EXERCISE DESCRIPTION: Reproduce all of the data below without alteration; exclude every picture.

MATERIAL PROVIDED:

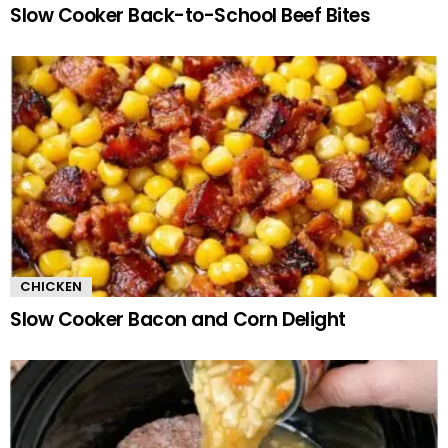
Slow Cooker Back-to-School Beef Bites
CHICKEN
Slow Cooker Bacon and Corn Delight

ANSWER TO THIS TASK:
Slow Cooker Back-to-School Beef Bites
CHICKEN
Slow Cooker Bacon and Corn Delight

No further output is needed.